In the records below, find each line with the word "office" and copy it.
....................
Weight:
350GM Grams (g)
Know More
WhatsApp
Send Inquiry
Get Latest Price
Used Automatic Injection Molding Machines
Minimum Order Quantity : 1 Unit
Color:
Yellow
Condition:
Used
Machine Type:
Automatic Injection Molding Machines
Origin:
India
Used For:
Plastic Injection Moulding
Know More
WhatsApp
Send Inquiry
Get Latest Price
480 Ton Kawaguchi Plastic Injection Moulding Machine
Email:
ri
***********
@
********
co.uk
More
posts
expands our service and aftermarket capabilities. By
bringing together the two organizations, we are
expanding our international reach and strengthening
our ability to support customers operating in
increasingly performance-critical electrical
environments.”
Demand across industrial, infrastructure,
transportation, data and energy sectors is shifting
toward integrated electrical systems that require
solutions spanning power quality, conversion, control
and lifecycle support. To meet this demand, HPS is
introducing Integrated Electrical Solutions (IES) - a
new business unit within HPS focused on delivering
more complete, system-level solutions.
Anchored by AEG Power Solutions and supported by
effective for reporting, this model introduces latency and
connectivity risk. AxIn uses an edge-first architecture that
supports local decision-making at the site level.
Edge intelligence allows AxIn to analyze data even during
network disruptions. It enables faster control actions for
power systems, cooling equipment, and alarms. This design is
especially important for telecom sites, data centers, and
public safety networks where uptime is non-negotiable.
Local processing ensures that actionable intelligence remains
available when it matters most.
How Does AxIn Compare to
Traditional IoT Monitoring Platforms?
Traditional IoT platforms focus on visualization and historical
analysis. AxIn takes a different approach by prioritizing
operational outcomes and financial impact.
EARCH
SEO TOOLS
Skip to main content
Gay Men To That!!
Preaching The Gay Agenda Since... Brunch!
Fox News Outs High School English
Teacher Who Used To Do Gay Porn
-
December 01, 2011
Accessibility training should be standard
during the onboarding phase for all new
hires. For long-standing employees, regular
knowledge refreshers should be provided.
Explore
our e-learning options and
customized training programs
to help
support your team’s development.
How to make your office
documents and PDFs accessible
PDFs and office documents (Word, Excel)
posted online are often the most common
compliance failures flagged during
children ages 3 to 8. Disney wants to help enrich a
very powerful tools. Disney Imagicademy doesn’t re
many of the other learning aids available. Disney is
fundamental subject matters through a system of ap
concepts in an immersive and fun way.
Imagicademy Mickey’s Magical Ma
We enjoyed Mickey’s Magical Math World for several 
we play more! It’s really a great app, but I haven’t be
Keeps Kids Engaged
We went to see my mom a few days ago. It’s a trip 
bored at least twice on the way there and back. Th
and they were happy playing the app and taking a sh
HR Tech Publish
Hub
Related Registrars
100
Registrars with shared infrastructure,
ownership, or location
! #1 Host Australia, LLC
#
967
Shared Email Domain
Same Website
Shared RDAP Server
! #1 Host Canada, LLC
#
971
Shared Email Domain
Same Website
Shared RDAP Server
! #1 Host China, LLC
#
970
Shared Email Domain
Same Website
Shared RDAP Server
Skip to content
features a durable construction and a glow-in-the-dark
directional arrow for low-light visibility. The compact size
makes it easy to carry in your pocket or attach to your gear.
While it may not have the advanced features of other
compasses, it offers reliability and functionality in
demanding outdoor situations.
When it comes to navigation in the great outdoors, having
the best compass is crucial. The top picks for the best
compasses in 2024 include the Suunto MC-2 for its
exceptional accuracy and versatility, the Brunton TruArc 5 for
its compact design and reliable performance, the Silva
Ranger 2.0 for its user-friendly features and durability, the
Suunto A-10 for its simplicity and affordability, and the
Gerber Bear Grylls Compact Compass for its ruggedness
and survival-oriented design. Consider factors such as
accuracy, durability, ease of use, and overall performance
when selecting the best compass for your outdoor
....................
EXERCISE ANSWER »
How to make your office
PDFs and office documents (Word, Excel)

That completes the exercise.